Extracted page text data:
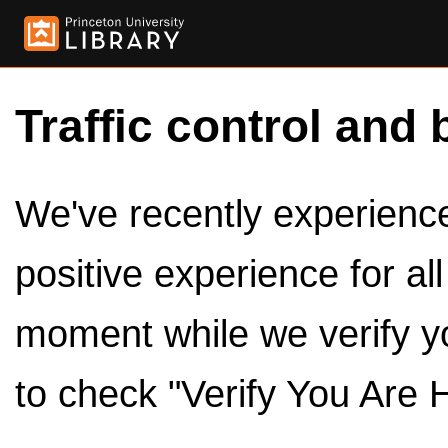
Traffic control and 
We've recently experienced
positive experience for al
moment while we verify y
to check "Verify You Are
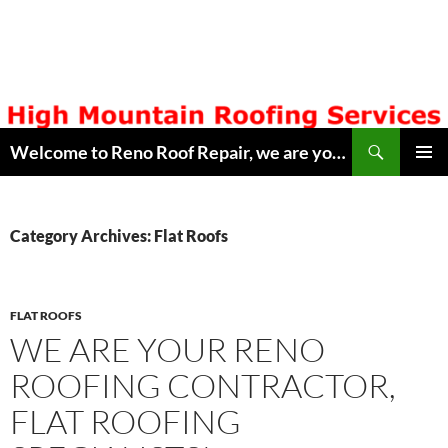
Skip
to
content
Search
Welcome to Reno Roof Repair, we are your Local Hometown Reno, Sparks Roofing Company. Serving Northern Nevada since 1996. Lic # 42608. Call ( 775 ) 322-7003, for free estimate. Copyright © 2014 Reno Roof Repair.com
PRIMAR
MENU
Category Archives: Flat Roofs
FLAT ROOFS
WE ARE YOUR RENO
ROOFING CONTRACTOR,
FLAT ROOFING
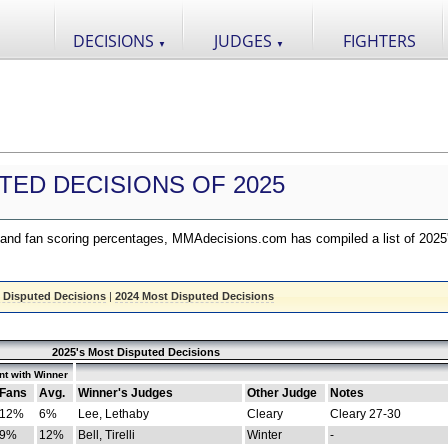
DECISIONS
JUDGES
FIGHTERS
▼
▼
TED DECISIONS OF 2025
nd fan scoring percentages, MMAdecisions.com has compiled a list of 2025
 Disputed Decisions
|
2024 Most Disputed Decisions
2025's Most Disputed Decisions
t with Winner
Fans
Avg.
Winner's Judges
Other Judge
Notes
12%
6%
Lee, Lethaby
Cleary
Cleary 27-30
9%
12%
Bell, Tirelli
Winter
-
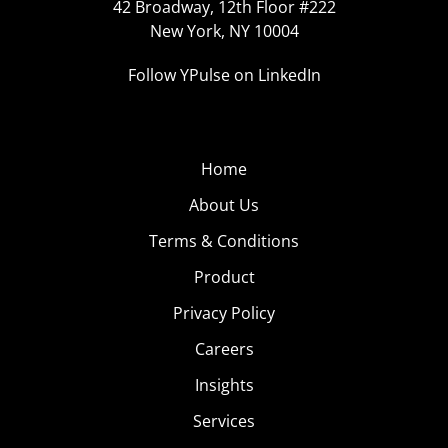
42 Broadway, 12th Floor #222
New York, NY 10004
Follow YPulse on LinkedIn
Home
About Us
Terms & Conditions
Product
Privacy Policy
Careers
Insights
Services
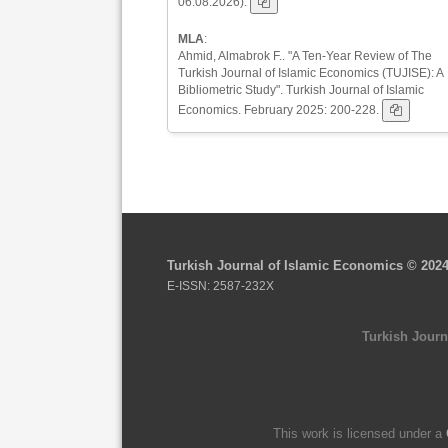
06.08.2026).
MLA
:
Ahmid, Almabrok F.. "A Ten-Year Review of The
Turkish Journal of Islamic Economics (TUJISE): A
Bibliometric Study". Turkish Journal of Islamic
Economics. February 2025: 200-228.
Turkish Journal of Islamic Economics © 202
E-ISSN: 2587-232X
Turkish Journ
This work is licensed under a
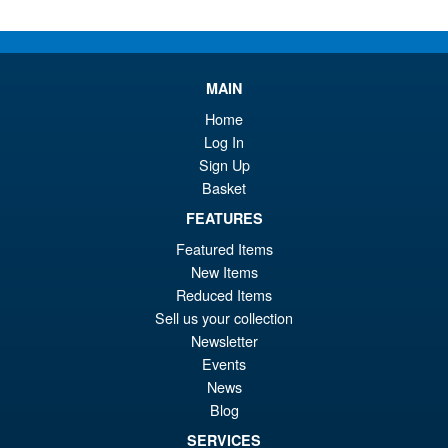
Or
£27.95
pr
Cu
ADD TO BASKET
wa
pr
MAIN
£2
is:
Home
Marvel Legends RIVALS
Sale!
£2
Log In
Venom and Jeff the Land
Shark
Sign Up
Basket
FEATURES
£59.99
Featured Items
Or
£56.95
New Items
Reduced Items
pr
Cu
PRE ORDER
Sell us your collection
wa
pr
Newsletter
£5
is:
Events
Marvel Legends RIVALS
News
Sale!
£5
Punisher Action Figure
Blog
SERVICES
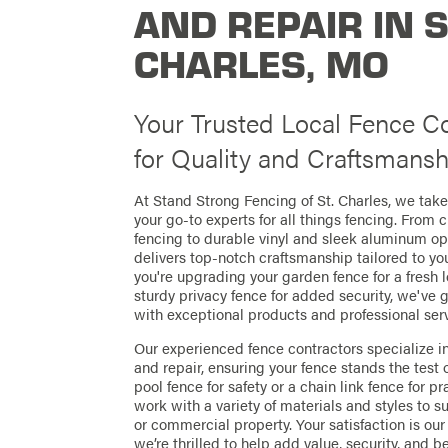
AND REPAIR IN 
CHARLES, MO
Your Trusted Local Fence 
for Quality and Craftsmansh
At Stand Strong Fencing of St. Charles, we take
your go-to experts for all things fencing. From 
fencing to durable vinyl and sleek aluminum op
delivers top-notch craftsmanship tailored to y
you're upgrading your garden fence for a fresh l
sturdy privacy fence for added security, we've 
with exceptional products and professional serv
Our experienced fence contractors specialize in
and repair, ensuring your fence stands the test 
pool fence for safety or a chain link fence for p
work with a variety of materials and styles to su
or commercial property. Your satisfaction is our 
we’re thrilled to help add value, security, and b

Task requirements :: The answer must be an exact copy of the records, with no images in it.

Reply to the exercise ::
Traffic control and 
We've recently experienced
positive experience for al
moment while we verify y
to check "Verify You Are
Skip
to
content
Search
Welcome to Reno Roof Repair, we are your Local Hometown Reno, Sparks Roofing Company. Serving Northern Nevada since 1996. Lic # 42608. Call ( 775 ) 322-7003, for free estimate. Copyright © 2014 Reno Roof Repair.com
PRIMAR
MENU
Category Archives: Flat Roofs
FLAT ROOFS
WE ARE YOUR RENO
ROOFING CONTRACTOR,
FLAT ROOFING
DECISIONS
JUDGES
FIGHTERS
▼
▼
TED DECISIONS OF 2025
nd fan scoring percentages, MMAdecisions.com has compiled a list of 2025
 Disputed Decisions
|
2024 Most Disputed Decisions
2025's Most Disputed Decisions
t with Winner
Fans
Avg.
Winner's Judges
Other Judge
Notes
12%
6%
Lee, Lethaby
Cleary
Cleary 27-30
9%
12%
Bell, Tirelli
Winter
-
42 Broadway, 12th Floor #222
New York, NY 10004
Follow YPulse on LinkedIn
Home
About Us
Terms & Conditions
Product
Privacy Policy
Careers
Insights
Services
06.08.2026).
MLA
:
Ahmid, Almabrok F.. "A Ten-Year Review of The
Turkish Journal of Islamic Economics (TUJISE): A
Bibliometric Study". Turkish Journal of Islamic
Economics. February 2025: 200-228.
Turkish Journal of Islamic Economics © 202
E-ISSN: 2587-232X
Turkish Journ
This work is licensed under a
Or
£27.95
pr
Cu
ADD TO BASKET
wa
pr
MAIN
£2
is:
Home
Marvel Legends RIVALS
Sale!
£2
Log In
Venom and Jeff the Land
Shark
Sign Up
Basket
FEATURES
£59.99
Featured Items
Or
£56.95
New Items
Reduced Items
pr
Cu
PRE ORDER
Sell us your collection
wa
pr
Newsletter
£5
is:
Events
Marvel Legends RIVALS
News
Sale!
£5
Punisher Action Figure
Blog
SERVICES
AND REPAIR IN 
CHARLES, MO
Your Trusted Local Fence 
for Quality and Craftsmansh
At Stand Strong Fencing of St. Charles, we take
your go-to experts for all things fencing. From 
fencing to durable vinyl and sleek aluminum op
delivers top-notch craftsmanship tailored to y
you're upgrading your garden fence for a fresh l
sturdy privacy fence for added security, we've 
with exceptional products and professional serv
Our experienced fence contractors specialize in
and repair, ensuring your fence stands the test 
pool fence for safety or a chain link fence for p
work with a variety of materials and styles to su
or commercial property. Your satisfaction is our 
we’re thrilled to help add value, security, and b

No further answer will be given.